One-liner removing duplicate lines

Damien_Wyart · 5 October 2005 20:11

Hello,

Converting from Perl to Ruby, I am trying to find an equivalent to this
Perl one-liner removing duplicate lines in a file (without sorting it at
first) :

perl -ne'$s{$_}++||print' infile >outfile

I guess uniq method could be used, but I can't find how.

Many thanks in advance,

···

--
Damien Wyart

Ryan_Leavengood · 5 October 2005 20:25

I tried creating a version that mimics the Perl one (because Ruby also
has the -n option), but in the end this seemed easier (and much more
readable):

ruby -e "puts IO.readlines(ARGV[0]).uniq" infile > outfile

So you are right about using uniq.

Ryan

···

On 10/5/05, Damien Wyart <damien.wyart@free.fr> wrote:

Hello,

Converting from Perl to Ruby, I am trying to find an equivalent to this
Perl one-liner removing duplicate lines in a file (without sorting it at
first) :

perl -ne'$s{$_}++||print' infile >outfile

I guess uniq method could be used, but I can't find how.

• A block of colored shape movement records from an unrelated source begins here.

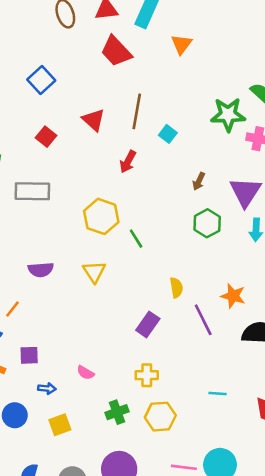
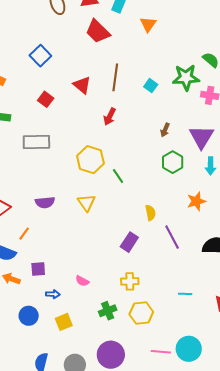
cyan square: (168, 134) -> (151, 86), moved
orange star: (233, 296) -> (196, 201), moved, turned -30

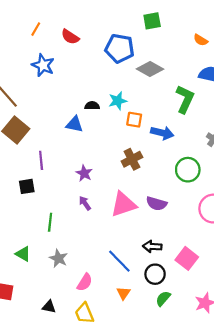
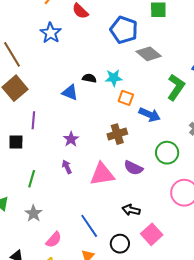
purple semicircle: (157, 204) -> (133, 168), moved
black arrow: (152, 246) -> (131, 210), moved

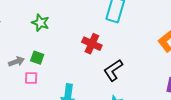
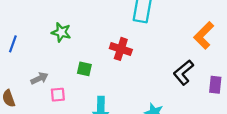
green square: (37, 58) -> (84, 69), moved
black L-shape: (113, 70) -> (183, 72), moved

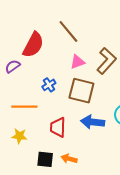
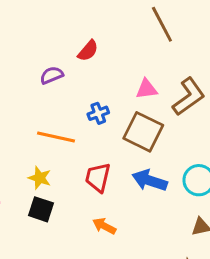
brown line: (68, 31) -> (162, 24), moved
red semicircle: (33, 45) -> (88, 51), size x0.6
black square: (45, 159) -> (41, 209), moved

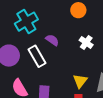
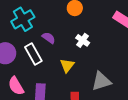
yellow triangle: (80, 81) -> (67, 66), moved

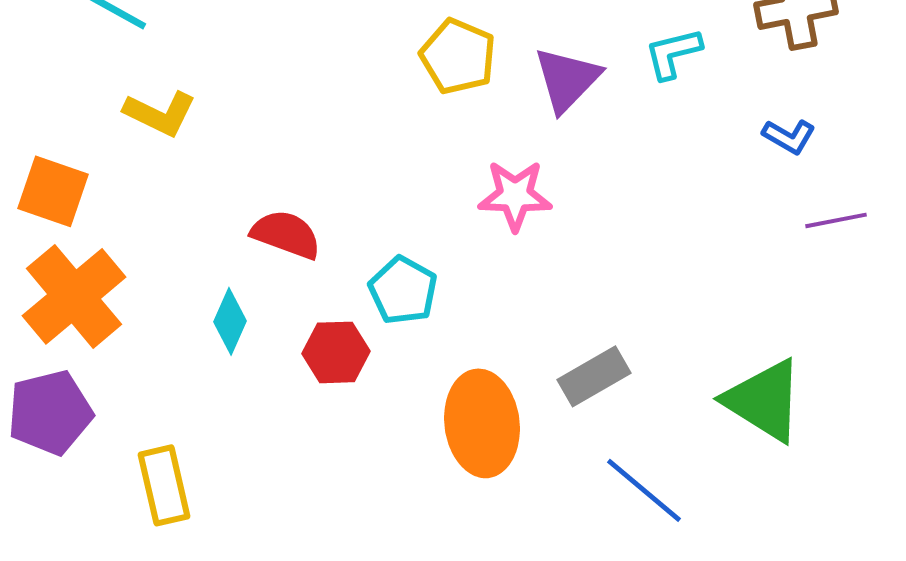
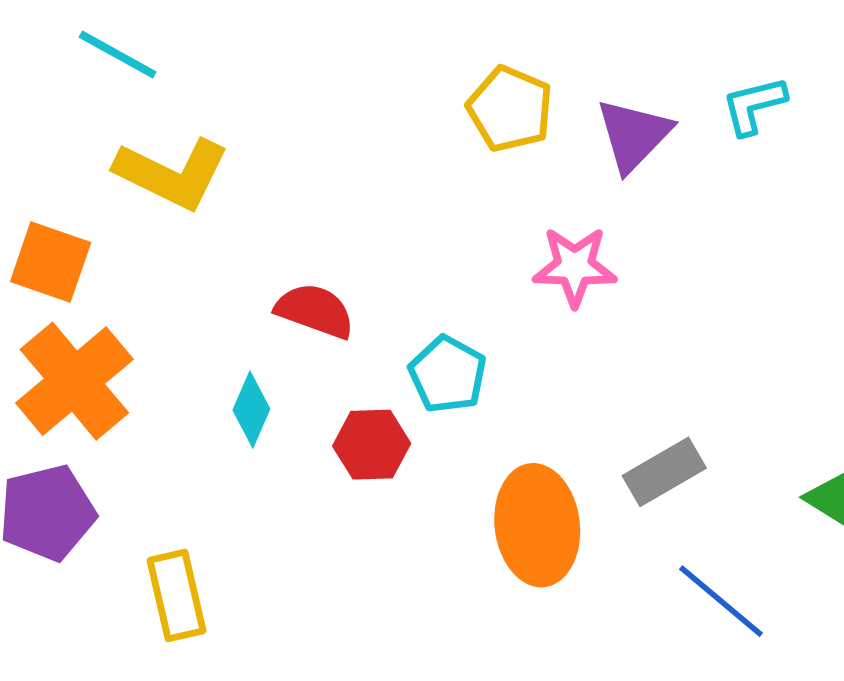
yellow L-shape: (160, 113) -> (172, 174), size x1.4

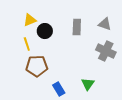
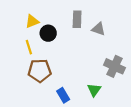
gray triangle: (105, 24) -> (98, 29), moved
gray rectangle: (77, 27) -> (77, 19), moved
gray cross: (106, 51) -> (114, 66), moved

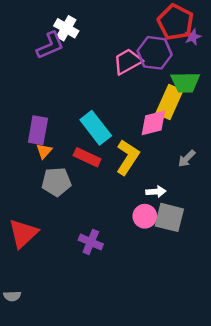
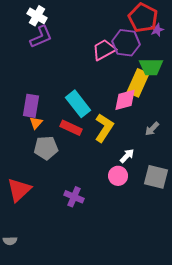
white cross: (66, 28) -> (37, 16), moved
white arrow: (156, 192) -> (127, 156), turned -42
gray square: (169, 217) -> (156, 177), moved

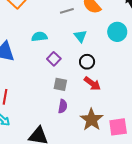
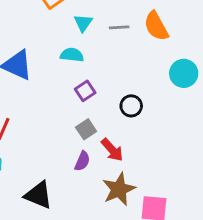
cyan triangle: (80, 36) -> (83, 23), moved
red arrow: (92, 83) -> (112, 150), moved
gray square: (60, 84) -> (86, 129), turned 32

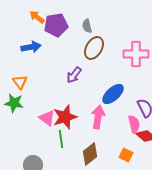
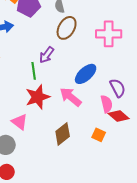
pink arrow: (98, 117) -> (71, 97), turned -60
pink triangle: (47, 118) -> (20, 122), moved
green line: (61, 139) -> (34, 71), moved

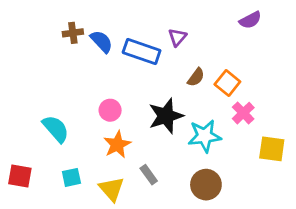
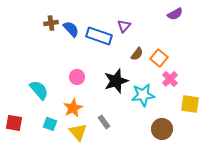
orange star: (117, 145) -> (73, 108), moved
cyan square: (71, 177) -> (50, 124), turned 32
brown circle: (206, 185) -> (162, 129), moved

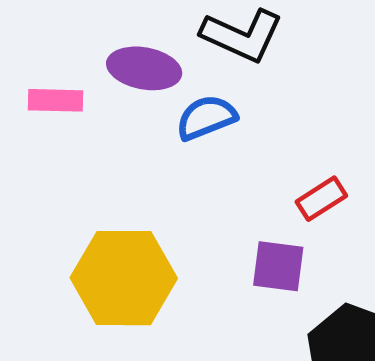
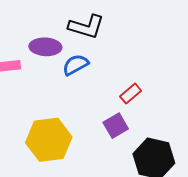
purple square: (278, 266) -> (116, 126), turned -30

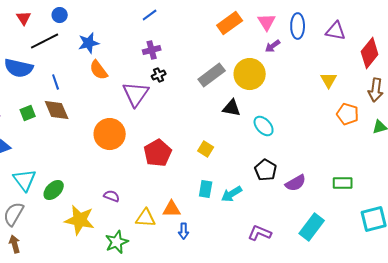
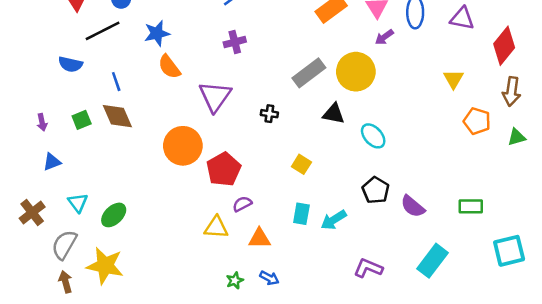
blue semicircle: (19, 68) -> (70, 64), size x0.7
black cross: (159, 75) -> (269, 114), moved, turned 32
red pentagon: (158, 153) -> (224, 169), moved
cyan triangle: (25, 180) -> (78, 203), size x0.7
purple semicircle: (296, 183) -> (413, 206), turned 70
purple semicircle: (112, 196) -> (242, 204), moved, turned -49
yellow triangle: (146, 218) -> (216, 227), moved
yellow star: (80, 220) -> (105, 266), moved
blue arrow: (184, 231) -> (269, 278), moved, turned -63
green star: (117, 242) -> (235, 280), moved, size x0.6

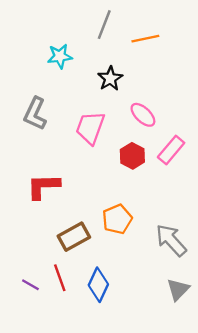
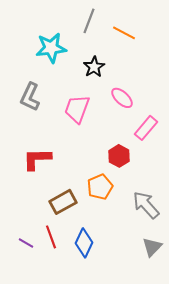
orange line: (145, 39) -> (124, 33), turned 40
cyan star: (60, 56) -> (51, 48), size x1.4
red hexagon: (132, 156) -> (119, 156), moved

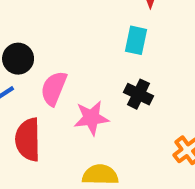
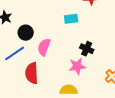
cyan rectangle: (136, 40) -> (71, 19), moved, turned 72
pink star: (91, 118) -> (77, 66), moved

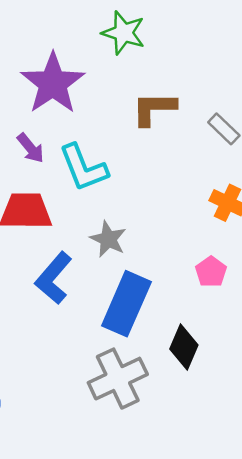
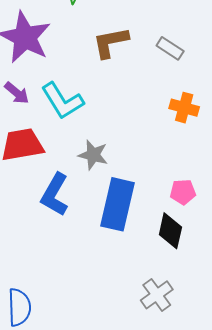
pink pentagon: (211, 272) -> (183, 192), moved, turned -30
gray cross: (118, 379) -> (157, 295), moved, size x0.7

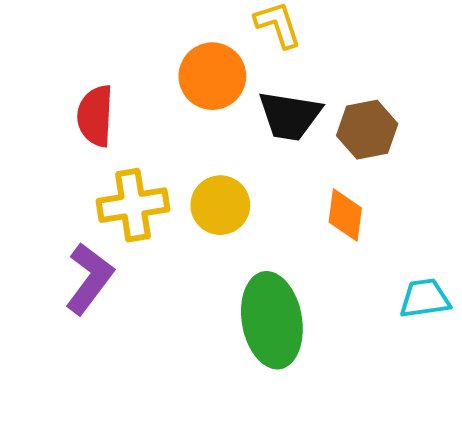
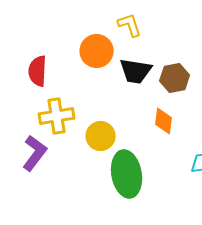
yellow circle: (220, 205) -> (101, 136), moved

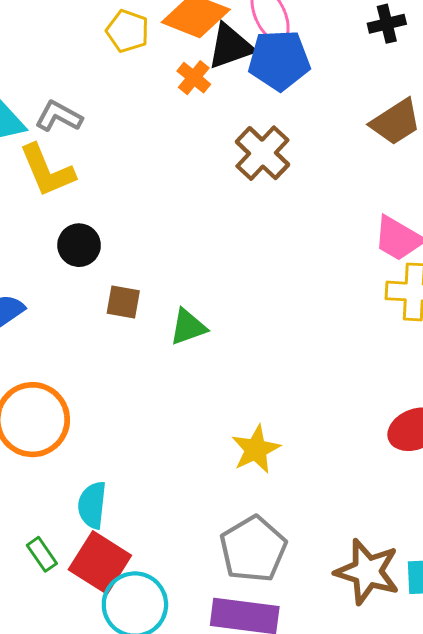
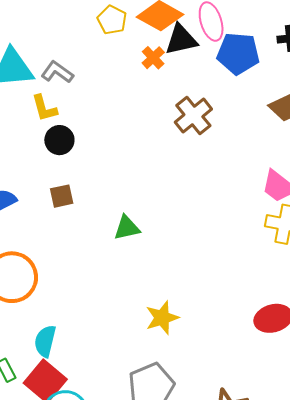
blue pentagon: (279, 60) -> (238, 53), moved
yellow L-shape: (47, 171) -> (44, 108), size x0.7
black circle: (79, 245) -> (59, 140), moved
brown square: (123, 302) -> (62, 196), moved, turned -30

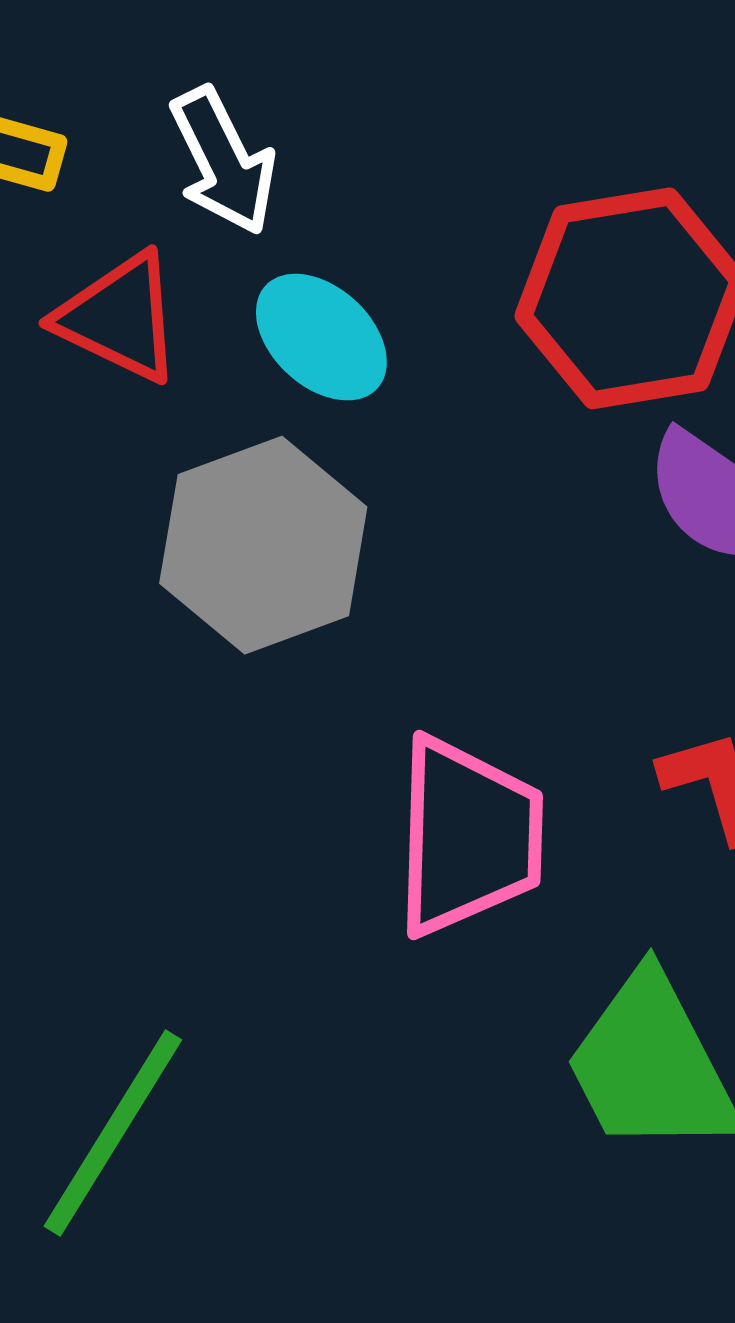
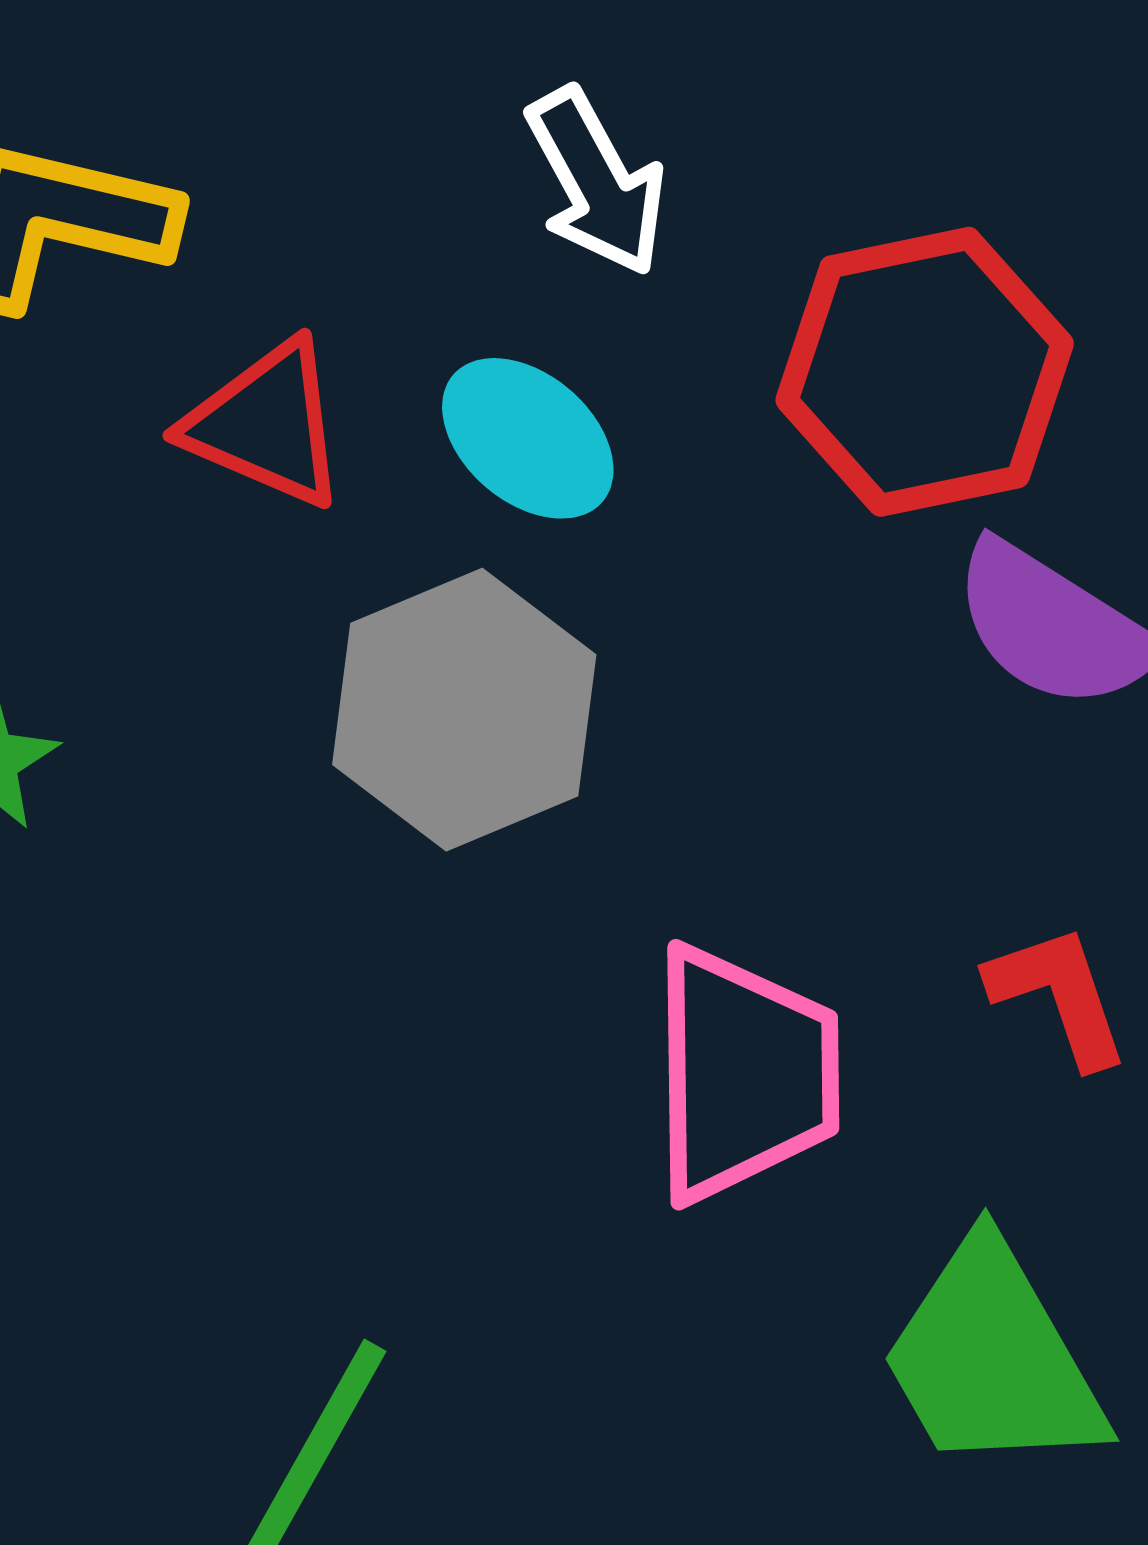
white arrow: (223, 161) -> (596, 182), moved

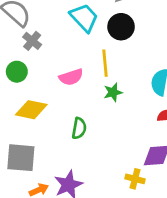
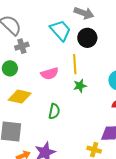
gray cross: (32, 41) -> (22, 46), turned 32

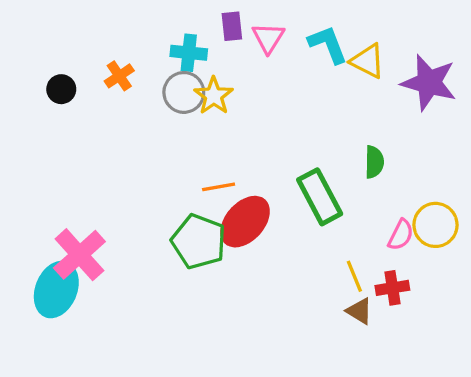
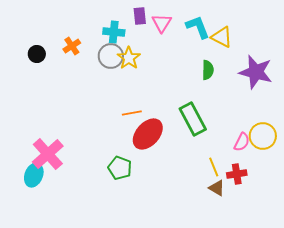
purple star: (429, 83) -> (256, 72), moved
green semicircle: (374, 162) -> (208, 70), moved
green pentagon: (199, 241) -> (120, 168), moved, size x0.7
cyan ellipse: (56, 290) -> (34, 175), size x0.7

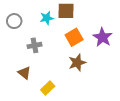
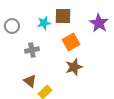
purple star: (103, 37) -> (99, 23), moved
brown triangle: (24, 73) -> (30, 81), moved

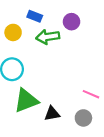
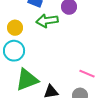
yellow circle: (13, 32) -> (15, 28), moved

Eric_Mahurin1 · 5 October 2005 20:31

Here is a pretty close translation that does what you want:

ruby -ne 's||={};s[$_]||print;s[$_]=true'

···

--- Damien Wyart <damien.wyart@free.fr> wrote:

Hello,

Converting from Perl to Ruby, I am trying to find an
equivalent to this
Perl one-liner removing duplicate lines in a file (without
sorting it at
first) :

perl -ne'$s{$_}++||print' infile >outfile

I guess uniq method could be used, but I can't find how.

Many thanks in advance,

--
Damien Wyart

__________________________________
Yahoo! Mail - PC Magazine Editors' Choice 2005

Simon_Kroger · 5 October 2005 20:37

Damien Wyart wrote:

Hello,

Converting from Perl to Ruby, I am trying to find an equivalent to this
Perl one-liner removing duplicate lines in a file (without sorting it at
first) :

perl -ne'$s{$_}++||print' infile >outfile

I guess uniq method could be used, but I can't find how.

true,

open(outfile, 'w'){|out| out << IO.readlines(infile).uniq.join}

cheers

Simon

Christian_Neukirche1 · 5 October 2005 20:39

Damien Wyart <damien.wyart@free.fr> writes:

Hello,

Converting from Perl to Ruby, I am trying to find an equivalent to this
Perl one-liner removing duplicate lines in a file (without sorting it at
first) :

perl -ne'$s{$_}++||print' infile >outfile

ruby -ne 'BEGIN{$s={}};$s[$_] ||= !puts($_)'

Not exactly nice, though.

···

Many thanks in advance,

Damien Wyart

--
Christian Neukirchen <chneukirchen@gmail.com> http://chneukirchen.org

Vincent_Foley · 5 October 2005 20:41

How about the uniq(1) program? uniq infile > outfile

Gyoung-Yoon_Noh1 · 5 October 2005 21:24

ruby -ne 'BEGIN{$s={}};$s[$_]=nil;END{puts$s}' infile > outfile

···

On 10/6/05, Damien Wyart <damien.wyart@free.fr> wrote:

Hello,

Converting from Perl to Ruby, I am trying to find an equivalent to this
Perl one-liner removing duplicate lines in a file (without sorting it at
first) :

perl -ne'$s{$_}++||print' infile >outfile

I guess uniq method could be used, but I can't find how.

Many thanks in advance,

--
Damien Wyart

--
http://nohmad.sub-port.net

W_James · 6 October 2005 02:11

Damien Wyart wrote:

Hello,

Converting from Perl to Ruby, I am trying to find an equivalent to this
Perl one-liner removing duplicate lines in a file (without sorting it at
first) :

perl -ne'$s{$_}++||print' infile >outfile

awk '!a[$0]++' infile >outfile

Damien_Wyart · 6 October 2005 04:31

Many thanks to everyone who responded, the answers are very interesting
and enlightening !

···

--
Damien Wyart

ToRA · 11 October 2005 15:56

ruby -e 'require "set" ; s = Set.new ; ARGF.each_line {|z| s.add?(z)
and puts(z) }' input > output

or even more verbose

ruby -e 'require "set" ; s = Set.new ; ARGF.each_line {|z| if s.add?(z)
then puts(z) end }' input > output

Tris

Stefan_Lang · 5 October 2005 20:31

or:
ruby -e 'puts ARGF.readlines.uniq' infile > outfile

···

On Wednesday 05 October 2005 22:25, Ryan Leavengood wrote:

On 10/5/05, Damien Wyart <damien.wyart@free.fr> wrote:
> Hello,
>
> Converting from Perl to Ruby, I am trying to find an equivalent
> to this Perl one-liner removing duplicate lines in a file
> (without sorting it at first) :
>
> perl -ne'$s{$_}++||print' infile >outfile
>
> I guess uniq method could be used, but I can't find how.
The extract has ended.